(Task to complete) In the listing below, please print the line that contains "a Vercelli e ottieni" and every line that follows it, exactly.

(Records for processing)
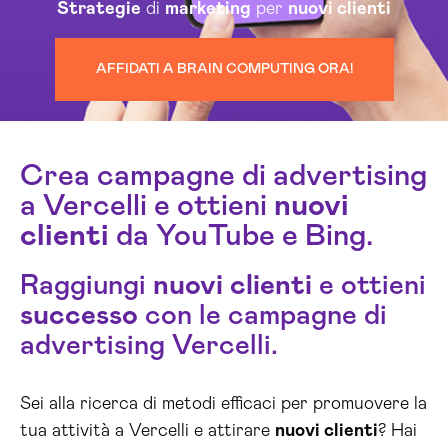
Strategie
di
marketing
per
nuovi clienti
AFFIDATI A BRAIN COMPUTING ORA!
Crea campagne di advertising
a Vercelli e ottieni
nuovi
clienti
da YouTube e Bing.
Raggiungi
nuovi clienti
e ottieni
successo
con le campagne di
advertising Vercelli.
Sei alla ricerca di metodi efficaci per promuovere la
tua attività a Vercelli e attirare
nuovi clienti
? Hai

(Output for this exercise)
a Vercelli e ottieni
nuovi
clienti
da YouTube e Bing.
Raggiungi
nuovi clienti
e ottieni
successo
con le campagne di
advertising Vercelli.
Sei alla ricerca di metodi efficaci per promuovere la
tua attività a Vercelli e attirare
nuovi clienti
? Hai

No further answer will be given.